Which of the lines in the data mention the string "dari"? List them all.

==== Source material

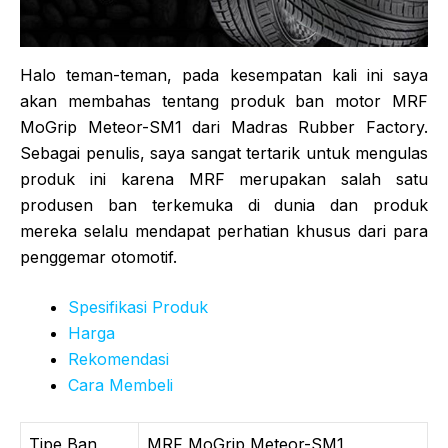
Halo teman-teman, pada kesempatan kali ini saya
akan membahas tentang produk ban motor MRF
MoGrip Meteor-SM1 dari Madras Rubber Factory.
Sebagai penulis, saya sangat tertarik untuk mengulas
produk ini karena MRF merupakan salah satu
produsen ban terkemuka di dunia dan produk
mereka selalu mendapat perhatian khusus dari para
penggemar otomotif.
Spesifikasi Produk
Harga
Rekomendasi
Cara Membeli
Tipe Ban
MRF MoGrip Meteor-SM1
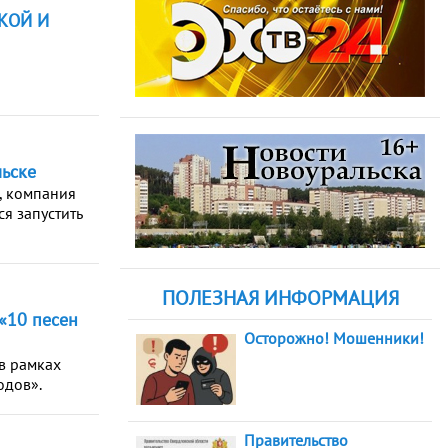
КОЙ И
льске
, компания
я запустить
ПОЛЕЗНАЯ ИНФОРМАЦИЯ
«10 песен
Осторожно! Мошенники!
в рамках
одов».
Правительство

========

> [Answer to the problem]
MoGrip Meteor-SM1 dari Madras Rubber Factory.
mereka selalu mendapat perhatian khusus dari para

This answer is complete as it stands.